*** Opening PROVIDED RECORDS ***

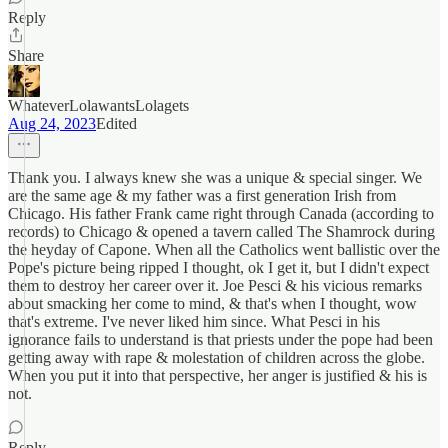
Reply
Share
WhateverLolawantsLolagets
Aug 24, 2023
Edited
Thank you. I always knew she was a unique & special singer. We
are the same age & my father was a first generation Irish from
Chicago. His father Frank came right through Canada (according to
records) to Chicago & opened a tavern called The Shamrock during
the heyday of Capone. When all the Catholics went ballistic over the
Pope's picture being ripped I thought, ok I get it, but I didn't expect
them to destroy her career over it. Joe Pesci & his vicious remarks
about smacking her come to mind, & that's when I thought, wow
that's extreme. I've never liked him since. What Pesci in his
ignorance fails to understand is that priests under the pope had been
getting away with rape & molestation of children across the globe.
When you put it into that perspective, her anger is justified & his is
not.
Reply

*** Closing PROVIDED RECORDS ***

(TRY IT):
Extract from the data every line where "thought" shows up.

(COMPLETED EXERCISE):
Pope's picture being ripped I thought, ok I get it, but I didn't expect
about smacking her come to mind, & that's when I thought, wow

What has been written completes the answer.